= Sensate focus =

Sex therapy technique

Sensate focus is a sex therapy technique introduced by the Masters and Johnson team. It works by refocusing the participants on their own sensory perceptions and sensuality, instead of goal-oriented behavior focused on the genitals and penetrative sex.
Sensate focus has been used to treat problems with body image, erectile dysfunction, orgasm disorders, and lack of sexual arousal.

==Method==
The exercises are conducted by the couple at home, between therapy sessions. Although the couple are nude or in underwear and touching each other during the exercises, they are instructed to abstain from sexual intercourse during or close to the sessions. Both participants are instructed instead to focus on their own varied sense experience, instead of focusing on performance or orgasm. Initially, the emphasis is on touching in a mindful way for oneself without regard for sexual response or pleasure for oneself or one's partner.
A sex therapist will usually guide the timing and technique of the sensate focusing. In the first stage, the couple may touch each other's bodies excluding breasts and genitals. They are encouraged to enjoy and become increasingly aware of the warmth, texture and other qualities of their partner's skin. Participants attend to whatever they find interesting in each other, rather than attend to what they think the other wants.

Contact with the breasts, or male or female genitalia is banned at least for the first initial session, but other aspects of intimacy are explored: touching, talking, hugging, kissing, and so on. This includes taste, smell, and sound, as partners are encouraged to talk to each other, to express emotion, and to encourage each other.

The aim here is to minimize pressure and expectations, and to appreciate new sensual possibilities. Patients often report an improvement in their sex life generally with less anxiety. As the man reports increasing awareness and attention paid to these holistic sense aspects of sex, potency often returns. This works well for women too. Women report more sensation in their vagina, and lubrication.
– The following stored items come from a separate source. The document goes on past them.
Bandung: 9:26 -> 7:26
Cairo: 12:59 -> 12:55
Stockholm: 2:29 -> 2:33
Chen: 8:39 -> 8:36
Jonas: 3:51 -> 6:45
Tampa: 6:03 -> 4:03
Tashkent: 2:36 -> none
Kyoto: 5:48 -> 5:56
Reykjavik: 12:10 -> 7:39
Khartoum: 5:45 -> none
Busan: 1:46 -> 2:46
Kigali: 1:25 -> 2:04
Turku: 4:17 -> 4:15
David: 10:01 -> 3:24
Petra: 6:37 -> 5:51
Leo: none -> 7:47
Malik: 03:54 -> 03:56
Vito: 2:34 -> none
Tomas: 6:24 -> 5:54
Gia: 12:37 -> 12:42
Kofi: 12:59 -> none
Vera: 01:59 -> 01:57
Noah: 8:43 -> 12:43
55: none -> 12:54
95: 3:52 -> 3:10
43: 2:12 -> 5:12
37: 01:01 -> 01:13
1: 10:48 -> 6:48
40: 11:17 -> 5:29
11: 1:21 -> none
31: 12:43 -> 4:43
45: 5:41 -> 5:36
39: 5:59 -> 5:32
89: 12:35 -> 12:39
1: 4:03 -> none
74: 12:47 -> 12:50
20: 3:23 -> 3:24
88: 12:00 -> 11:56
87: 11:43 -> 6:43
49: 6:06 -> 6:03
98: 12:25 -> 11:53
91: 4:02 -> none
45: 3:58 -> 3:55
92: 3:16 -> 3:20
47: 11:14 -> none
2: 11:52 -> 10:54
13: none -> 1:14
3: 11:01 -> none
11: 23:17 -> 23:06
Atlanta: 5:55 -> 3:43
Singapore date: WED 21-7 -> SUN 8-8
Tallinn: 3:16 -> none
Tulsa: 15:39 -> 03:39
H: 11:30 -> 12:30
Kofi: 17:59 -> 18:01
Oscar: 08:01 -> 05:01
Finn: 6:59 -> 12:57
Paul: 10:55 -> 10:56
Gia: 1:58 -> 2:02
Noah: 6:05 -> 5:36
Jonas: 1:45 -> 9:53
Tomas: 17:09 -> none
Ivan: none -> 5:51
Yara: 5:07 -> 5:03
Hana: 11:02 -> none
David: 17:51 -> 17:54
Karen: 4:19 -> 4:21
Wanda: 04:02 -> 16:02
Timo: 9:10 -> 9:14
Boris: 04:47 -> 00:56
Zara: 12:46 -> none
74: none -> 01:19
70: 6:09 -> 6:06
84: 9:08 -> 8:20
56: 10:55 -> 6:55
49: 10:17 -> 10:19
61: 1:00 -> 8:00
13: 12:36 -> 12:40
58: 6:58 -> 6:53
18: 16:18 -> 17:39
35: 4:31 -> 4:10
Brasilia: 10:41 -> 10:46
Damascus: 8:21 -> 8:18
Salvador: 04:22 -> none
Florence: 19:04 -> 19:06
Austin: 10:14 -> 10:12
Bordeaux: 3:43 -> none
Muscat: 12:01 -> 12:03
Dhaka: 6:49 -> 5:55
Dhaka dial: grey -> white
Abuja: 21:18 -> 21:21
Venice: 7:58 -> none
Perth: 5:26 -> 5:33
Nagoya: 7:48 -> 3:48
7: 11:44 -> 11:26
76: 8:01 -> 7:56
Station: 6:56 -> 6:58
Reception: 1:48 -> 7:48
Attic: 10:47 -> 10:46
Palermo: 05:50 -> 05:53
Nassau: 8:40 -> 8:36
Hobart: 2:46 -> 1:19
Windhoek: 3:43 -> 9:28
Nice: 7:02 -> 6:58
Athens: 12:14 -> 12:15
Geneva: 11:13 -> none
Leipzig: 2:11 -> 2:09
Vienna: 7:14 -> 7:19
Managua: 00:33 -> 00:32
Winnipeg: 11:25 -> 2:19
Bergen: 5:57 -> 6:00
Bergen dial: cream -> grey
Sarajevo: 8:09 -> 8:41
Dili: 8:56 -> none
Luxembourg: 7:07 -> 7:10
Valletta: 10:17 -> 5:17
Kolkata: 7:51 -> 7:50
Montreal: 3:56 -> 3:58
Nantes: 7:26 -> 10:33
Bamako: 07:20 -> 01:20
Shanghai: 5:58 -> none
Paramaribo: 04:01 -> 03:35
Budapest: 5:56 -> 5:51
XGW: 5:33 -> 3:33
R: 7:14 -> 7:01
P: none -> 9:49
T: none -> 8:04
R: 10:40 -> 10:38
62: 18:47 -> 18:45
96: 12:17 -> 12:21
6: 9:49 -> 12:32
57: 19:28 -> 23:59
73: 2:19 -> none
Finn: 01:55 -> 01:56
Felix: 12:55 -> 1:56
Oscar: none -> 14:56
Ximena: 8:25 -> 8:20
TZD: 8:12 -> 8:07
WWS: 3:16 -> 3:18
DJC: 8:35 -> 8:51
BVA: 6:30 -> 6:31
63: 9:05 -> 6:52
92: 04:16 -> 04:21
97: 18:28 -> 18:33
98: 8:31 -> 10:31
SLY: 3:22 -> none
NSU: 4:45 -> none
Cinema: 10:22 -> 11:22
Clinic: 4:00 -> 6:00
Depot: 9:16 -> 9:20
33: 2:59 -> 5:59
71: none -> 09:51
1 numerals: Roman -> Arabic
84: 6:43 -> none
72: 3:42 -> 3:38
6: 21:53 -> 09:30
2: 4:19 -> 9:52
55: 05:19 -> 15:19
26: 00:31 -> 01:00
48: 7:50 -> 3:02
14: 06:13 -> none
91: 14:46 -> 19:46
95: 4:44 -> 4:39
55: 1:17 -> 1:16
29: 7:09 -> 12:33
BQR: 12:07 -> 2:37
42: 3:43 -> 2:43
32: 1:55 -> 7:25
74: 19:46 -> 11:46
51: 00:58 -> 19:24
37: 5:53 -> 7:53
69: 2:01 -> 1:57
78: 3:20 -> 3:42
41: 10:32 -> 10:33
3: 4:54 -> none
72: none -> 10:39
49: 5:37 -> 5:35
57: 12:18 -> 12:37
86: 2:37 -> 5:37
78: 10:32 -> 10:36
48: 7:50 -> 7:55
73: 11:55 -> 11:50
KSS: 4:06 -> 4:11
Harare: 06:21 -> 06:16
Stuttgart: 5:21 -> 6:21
The second stage increases the touch options to include breasts. Sensation and gathering information about the partner's body is still encouraged and intercourse and touching of the genitals is still forbidden. The participants then use a technique of placing their hand over their partner's hand in order to show what they find pleasurable in terms of pace and pressure. Even though the methodology stresses that that this is not the goal, these exercises can lead to an improved ability to provide a pleasurable experience to a partner. Further stages gradually re-introduce touching of breasts and genitals, then intercourse. Orgasm is never the focus.

This is also used as a treatment for impotence in males, and arousal difficulties, especially where anxiety is involved. In psychosexual therapy practice, sensate focus is considered particularly effective for psychogenic erectile dysfunction, where performance anxiety and self-monitoring during sexual activity are the primary maintaining factors. Because of performance anxiety in men, the obsessional focus on the penis can result in impotence. The therapist will encourage the man to forget about his penis, and forget about his partner's genitals, and instead concentrate on the sensual possibilities available in the feel of his own and his partner's skin, hair, mouth, body, (breasts), etc.